Criminological theories attempt to make sense of why people commit crimes and why they react the way they do in certain situations. There is no one theory that can, by itself, completely explain criminal behavior. Instead, the best explanation for deviance can be found by using a variety of theories. The Chicago School of criminology proposed social structure theories as a means of moving beyond the ideas of the born criminal and free will used by classical criminologists. Instead of focusing on the individual, social structure theories consider that people are influenced by social interactions and other environmental forces around them.
According to social structure theories, a person’s socioeconomic status is a good predictor of whether or not a person will commit a crime. The basis for these theories is the goals individuals set for themselves and the resources and opportunities they have to attain them. Social structure theory also looks at why some people commit crimes while others in the same or similar situations do not.
Social Disorganization Theory
The Social disorganization theory is used as a means of explaining differences in crime rates in urban areas. It holds that it is not the motives of the criminal that lead to crime but rather social decay or a lack of social controls. The transient environment and prevalent poverty coupled with the constant inflow of people into urban areas leads to a breakdown of church, school, family and other social organizations. When these become weakened, they are no longer able to serve their intended purpose of social conformity. Residents become less vested in community activities and begin turning their attention toward leaving the area.
Once the traditional values break down, gangs and other deviant groups begin to form. The result is that of the conventional values being replaced by a new set of values. As these criminal groups grow and thrive, they inspire criminal behavior among other members of the community. A large number of young people will mature and turn their attention to that of raising a family but there are some who continue a life of crime.
Differential Association Theory
The premise of differential association theory is that criminal behavior is not inherent but rather it is learned through interactions with others. This learning occurs within intimate personal groups which have the most influence on how a person interprets what is going on around them. From the intimate groups, the individual learns the drives, attitudes, and rationalizations of criminality that can be either simple or complex and are learned from the legal codes as favorable or unfavorable. If a person has an excess of favorable definitions, they are less likely to commit a crime. Likewise, if the unfavorable definitions are dominant, they are more likely to commit crimes.
Social Learning Theory
The social learning theory is based upon learning or imitation of deviant behavior. According to this theory learning is possible through observation of another person's behavior and attitudes. By watching the behaviors of others, a person forms an idea of how to perform new behaviors and stores the information for later use as a guide for action.
If a child grows up watching their parents or other important people in their life engage in criminal activity, they will most likely consider this behavior normal and imitate it. The earlier a person is exposed to deviant behavior, the higher the chances that they will imitate the behavior. This typically begins with minor juvenile offenses and moves to bigger crimes later. Social learning theory acknowledges that a learned behavior will not always result in a changed behavior. A criminal act may be a single occurrence. However, if the delinquent behavior is rewarded, it may continue. If the behavior is caught early and is rewarded with punishment and other negative consequences, it can be stopped.

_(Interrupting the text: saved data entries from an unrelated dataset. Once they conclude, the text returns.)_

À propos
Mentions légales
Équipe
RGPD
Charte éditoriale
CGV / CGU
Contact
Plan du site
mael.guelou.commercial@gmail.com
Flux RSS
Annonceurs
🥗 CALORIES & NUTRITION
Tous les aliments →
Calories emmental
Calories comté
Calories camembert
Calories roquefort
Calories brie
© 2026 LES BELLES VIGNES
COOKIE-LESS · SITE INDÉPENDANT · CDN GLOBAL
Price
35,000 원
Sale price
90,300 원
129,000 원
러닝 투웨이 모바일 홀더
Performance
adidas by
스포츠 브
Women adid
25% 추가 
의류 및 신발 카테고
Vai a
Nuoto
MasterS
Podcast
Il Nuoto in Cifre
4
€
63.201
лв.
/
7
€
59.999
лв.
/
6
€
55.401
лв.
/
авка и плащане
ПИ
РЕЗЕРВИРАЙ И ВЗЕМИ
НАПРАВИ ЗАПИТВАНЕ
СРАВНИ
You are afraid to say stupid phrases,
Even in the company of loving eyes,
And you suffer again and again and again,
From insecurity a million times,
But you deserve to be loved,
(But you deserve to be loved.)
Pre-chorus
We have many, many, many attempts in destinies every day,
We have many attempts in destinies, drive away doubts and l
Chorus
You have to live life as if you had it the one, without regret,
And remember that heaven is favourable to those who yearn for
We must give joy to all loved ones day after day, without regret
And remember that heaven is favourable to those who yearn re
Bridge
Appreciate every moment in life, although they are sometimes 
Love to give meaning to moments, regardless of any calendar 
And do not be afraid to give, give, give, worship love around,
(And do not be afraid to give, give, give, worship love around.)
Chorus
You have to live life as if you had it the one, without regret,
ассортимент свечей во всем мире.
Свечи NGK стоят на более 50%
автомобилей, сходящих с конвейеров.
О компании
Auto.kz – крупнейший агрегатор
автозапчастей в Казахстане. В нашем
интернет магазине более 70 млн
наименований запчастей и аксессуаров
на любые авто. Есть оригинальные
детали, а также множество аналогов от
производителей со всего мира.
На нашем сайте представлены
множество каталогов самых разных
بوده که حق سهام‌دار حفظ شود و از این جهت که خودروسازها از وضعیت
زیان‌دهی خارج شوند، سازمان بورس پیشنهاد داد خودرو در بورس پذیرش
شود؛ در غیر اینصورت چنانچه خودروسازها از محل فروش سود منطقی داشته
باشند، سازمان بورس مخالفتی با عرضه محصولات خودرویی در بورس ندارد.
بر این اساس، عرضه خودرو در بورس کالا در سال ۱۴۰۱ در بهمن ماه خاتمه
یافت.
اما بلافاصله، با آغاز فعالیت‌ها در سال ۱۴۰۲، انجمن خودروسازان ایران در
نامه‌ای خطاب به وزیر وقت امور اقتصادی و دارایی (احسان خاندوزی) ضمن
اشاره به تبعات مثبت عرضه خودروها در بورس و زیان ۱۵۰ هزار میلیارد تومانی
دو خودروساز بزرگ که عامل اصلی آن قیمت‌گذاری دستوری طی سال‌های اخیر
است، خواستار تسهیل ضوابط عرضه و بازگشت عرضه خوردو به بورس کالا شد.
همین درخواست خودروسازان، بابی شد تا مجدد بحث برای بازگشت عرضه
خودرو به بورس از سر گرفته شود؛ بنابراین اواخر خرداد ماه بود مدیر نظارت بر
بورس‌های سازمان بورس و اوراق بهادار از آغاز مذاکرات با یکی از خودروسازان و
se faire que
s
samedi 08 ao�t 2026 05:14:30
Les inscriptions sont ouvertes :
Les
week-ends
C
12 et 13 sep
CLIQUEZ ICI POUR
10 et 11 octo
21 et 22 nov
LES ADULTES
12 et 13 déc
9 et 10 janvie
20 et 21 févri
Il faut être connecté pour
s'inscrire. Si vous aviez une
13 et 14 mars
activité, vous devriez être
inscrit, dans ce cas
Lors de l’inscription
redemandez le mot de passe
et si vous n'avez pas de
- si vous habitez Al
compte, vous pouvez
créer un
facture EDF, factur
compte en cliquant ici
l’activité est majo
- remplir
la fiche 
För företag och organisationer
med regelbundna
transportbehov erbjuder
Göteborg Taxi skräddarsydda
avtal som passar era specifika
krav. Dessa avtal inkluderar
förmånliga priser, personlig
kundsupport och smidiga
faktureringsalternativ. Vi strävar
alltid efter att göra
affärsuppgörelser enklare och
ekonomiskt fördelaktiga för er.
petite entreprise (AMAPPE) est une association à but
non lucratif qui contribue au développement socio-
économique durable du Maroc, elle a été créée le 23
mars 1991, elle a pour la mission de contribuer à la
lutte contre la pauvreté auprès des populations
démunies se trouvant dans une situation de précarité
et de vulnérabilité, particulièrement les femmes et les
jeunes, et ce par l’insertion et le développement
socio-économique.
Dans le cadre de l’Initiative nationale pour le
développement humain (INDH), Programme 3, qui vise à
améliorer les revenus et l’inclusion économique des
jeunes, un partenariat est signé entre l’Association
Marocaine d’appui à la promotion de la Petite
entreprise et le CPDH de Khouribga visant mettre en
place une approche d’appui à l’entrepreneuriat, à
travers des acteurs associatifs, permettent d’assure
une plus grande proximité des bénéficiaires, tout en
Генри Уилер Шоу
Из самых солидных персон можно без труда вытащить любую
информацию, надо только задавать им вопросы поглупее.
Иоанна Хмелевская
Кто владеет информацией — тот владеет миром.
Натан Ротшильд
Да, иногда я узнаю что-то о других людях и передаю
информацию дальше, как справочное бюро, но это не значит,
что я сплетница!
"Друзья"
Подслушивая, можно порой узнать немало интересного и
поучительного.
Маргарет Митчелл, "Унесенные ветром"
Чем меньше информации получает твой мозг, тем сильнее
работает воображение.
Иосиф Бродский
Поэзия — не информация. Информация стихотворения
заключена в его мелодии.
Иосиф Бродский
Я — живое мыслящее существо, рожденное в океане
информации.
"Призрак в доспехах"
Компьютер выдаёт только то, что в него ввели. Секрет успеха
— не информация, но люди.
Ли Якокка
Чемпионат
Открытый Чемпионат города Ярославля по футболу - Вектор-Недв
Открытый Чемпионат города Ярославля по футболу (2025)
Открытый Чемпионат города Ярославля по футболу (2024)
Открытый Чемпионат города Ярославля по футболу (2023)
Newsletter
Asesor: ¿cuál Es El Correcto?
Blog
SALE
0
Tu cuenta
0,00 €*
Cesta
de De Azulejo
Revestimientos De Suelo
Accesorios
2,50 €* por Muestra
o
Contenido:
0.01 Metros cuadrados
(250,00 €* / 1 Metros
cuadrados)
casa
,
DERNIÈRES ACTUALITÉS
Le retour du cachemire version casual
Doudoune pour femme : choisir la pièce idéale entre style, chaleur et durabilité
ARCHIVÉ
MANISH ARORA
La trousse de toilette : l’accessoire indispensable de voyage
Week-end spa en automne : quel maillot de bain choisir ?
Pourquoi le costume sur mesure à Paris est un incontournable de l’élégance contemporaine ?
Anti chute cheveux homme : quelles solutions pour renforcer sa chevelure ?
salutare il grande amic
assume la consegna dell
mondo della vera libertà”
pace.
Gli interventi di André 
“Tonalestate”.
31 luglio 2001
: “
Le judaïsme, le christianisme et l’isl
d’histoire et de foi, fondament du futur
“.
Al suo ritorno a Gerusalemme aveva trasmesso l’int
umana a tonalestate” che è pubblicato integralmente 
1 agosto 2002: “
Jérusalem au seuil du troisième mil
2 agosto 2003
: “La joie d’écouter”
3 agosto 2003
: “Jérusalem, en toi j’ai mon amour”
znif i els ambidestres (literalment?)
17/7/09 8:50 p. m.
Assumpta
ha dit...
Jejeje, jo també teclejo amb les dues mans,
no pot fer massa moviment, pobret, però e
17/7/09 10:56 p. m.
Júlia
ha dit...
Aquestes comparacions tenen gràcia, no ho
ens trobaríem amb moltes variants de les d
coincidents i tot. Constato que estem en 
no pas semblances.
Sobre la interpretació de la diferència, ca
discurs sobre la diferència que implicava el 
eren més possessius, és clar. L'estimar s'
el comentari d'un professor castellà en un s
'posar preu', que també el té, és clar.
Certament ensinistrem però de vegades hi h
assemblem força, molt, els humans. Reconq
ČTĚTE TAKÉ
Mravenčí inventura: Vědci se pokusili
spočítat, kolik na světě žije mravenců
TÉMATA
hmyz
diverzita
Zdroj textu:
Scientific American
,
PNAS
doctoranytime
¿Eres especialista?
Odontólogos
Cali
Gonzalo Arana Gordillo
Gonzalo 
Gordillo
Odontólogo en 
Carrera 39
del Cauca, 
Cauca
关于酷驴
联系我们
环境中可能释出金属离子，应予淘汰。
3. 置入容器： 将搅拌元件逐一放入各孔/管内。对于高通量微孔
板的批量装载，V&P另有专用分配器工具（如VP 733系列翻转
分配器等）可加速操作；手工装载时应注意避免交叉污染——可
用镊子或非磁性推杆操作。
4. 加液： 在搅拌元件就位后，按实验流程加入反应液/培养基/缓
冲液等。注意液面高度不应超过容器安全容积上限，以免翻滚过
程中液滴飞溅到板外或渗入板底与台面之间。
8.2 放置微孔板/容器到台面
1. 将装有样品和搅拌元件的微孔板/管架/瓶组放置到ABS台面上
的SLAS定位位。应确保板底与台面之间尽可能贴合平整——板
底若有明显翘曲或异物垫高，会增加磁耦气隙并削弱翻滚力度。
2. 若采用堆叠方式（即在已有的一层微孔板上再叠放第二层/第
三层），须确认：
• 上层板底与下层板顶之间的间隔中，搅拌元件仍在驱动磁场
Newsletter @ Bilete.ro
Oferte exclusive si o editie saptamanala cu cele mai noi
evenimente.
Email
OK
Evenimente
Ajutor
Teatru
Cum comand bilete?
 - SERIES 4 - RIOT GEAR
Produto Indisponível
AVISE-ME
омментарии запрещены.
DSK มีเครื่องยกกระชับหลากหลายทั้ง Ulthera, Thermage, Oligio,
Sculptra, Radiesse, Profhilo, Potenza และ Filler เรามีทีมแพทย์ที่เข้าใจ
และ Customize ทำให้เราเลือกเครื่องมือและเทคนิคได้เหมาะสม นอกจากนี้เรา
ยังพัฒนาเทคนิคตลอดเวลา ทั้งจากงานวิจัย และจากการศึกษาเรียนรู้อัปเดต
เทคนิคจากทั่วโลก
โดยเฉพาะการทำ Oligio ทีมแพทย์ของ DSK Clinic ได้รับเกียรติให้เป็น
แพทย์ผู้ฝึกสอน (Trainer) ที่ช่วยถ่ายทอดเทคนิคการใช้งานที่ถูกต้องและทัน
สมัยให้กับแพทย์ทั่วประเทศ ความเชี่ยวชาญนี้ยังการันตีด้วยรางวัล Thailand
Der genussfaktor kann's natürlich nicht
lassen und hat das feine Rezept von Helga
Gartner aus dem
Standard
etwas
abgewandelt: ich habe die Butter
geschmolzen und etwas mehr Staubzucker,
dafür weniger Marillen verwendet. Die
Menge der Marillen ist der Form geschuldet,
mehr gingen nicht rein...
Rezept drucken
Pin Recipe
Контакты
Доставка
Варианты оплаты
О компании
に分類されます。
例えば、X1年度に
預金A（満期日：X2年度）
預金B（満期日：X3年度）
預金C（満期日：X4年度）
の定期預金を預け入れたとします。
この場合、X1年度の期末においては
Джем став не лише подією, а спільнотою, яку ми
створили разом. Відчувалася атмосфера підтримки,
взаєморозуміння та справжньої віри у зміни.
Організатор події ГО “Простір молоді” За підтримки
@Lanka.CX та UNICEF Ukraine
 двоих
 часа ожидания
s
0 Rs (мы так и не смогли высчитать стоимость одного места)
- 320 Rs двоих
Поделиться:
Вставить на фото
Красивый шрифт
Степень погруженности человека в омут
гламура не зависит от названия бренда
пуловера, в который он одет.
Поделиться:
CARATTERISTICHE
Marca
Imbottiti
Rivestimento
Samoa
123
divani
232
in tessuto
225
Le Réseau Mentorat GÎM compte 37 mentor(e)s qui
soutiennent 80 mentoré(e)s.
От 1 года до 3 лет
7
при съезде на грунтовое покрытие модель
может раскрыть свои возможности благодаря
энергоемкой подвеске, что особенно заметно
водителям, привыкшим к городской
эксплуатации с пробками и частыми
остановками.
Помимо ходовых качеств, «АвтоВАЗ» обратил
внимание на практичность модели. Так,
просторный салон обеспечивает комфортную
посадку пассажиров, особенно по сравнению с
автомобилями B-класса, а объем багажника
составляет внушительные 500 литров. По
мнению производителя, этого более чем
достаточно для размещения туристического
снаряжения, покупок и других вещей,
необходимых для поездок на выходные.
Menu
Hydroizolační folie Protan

Just as there is no single type of criminal, there is no single theory that will explain why people commit crimes and other deviant acts. Each of these theories is but a smaller piece of a bigger picture. Perhaps the best explanation for crime can be found by combining different theories. Still, for some there are other explanations that lend more insight into why people behave as they do. Even so, the Chicago School of criminology contends that it is inaccurate to ignore the influence of environmental factors and rely solely on the idea of free will when it comes to explaining crime.
Schmalleger, F. (2009). Social structure theories. In Criminology Today: An intergrative Introduction (5th edition) (pp. 260-278). Upper Saddle River, NJ: Pearson Education Inc.